**Assigned task**
Leaving out any pictures, print the entries that follow exactly as they stand.

**Material for the task**
========================================================================
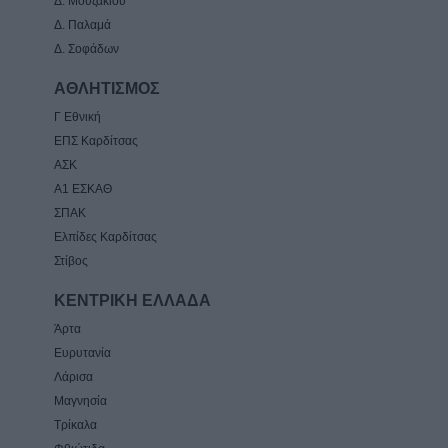
Δ. Μουζάκιου
Δ. Παλαμά
Δ. Σοφάδων
ΑΘΛΗΤΙΣΜΟΣ
Γ Εθνική
ΕΠΣ Καρδίτσας
ΑΣΚ
Α1 ΕΣΚΑΘ
ΣΠΑΚ
Ελπίδες Καρδίτσας
Στίβος
ΚΕΝΤΡΙΚΗ ΕΛΛΑΔΑ
Άρτα
Ευρυτανία
Λάρισα
Μαγνησία
Τρίκαλα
========================================================================
**Response area**
Δ. Μουζάκιου
Δ. Παλαμά
Δ. Σοφάδων
ΑΘΛΗΤΙΣΜΟΣ
Γ Εθνική
ΕΠΣ Καρδίτσας
ΑΣΚ
Α1 ΕΣΚΑΘ
ΣΠΑΚ
Ελπίδες Καρδίτσας
Στίβος
ΚΕΝΤΡΙΚΗ ΕΛΛΑΔΑ
Άρτα
Ευρυτανία
Λάρισα
Μαγνησία
Τρίκαλα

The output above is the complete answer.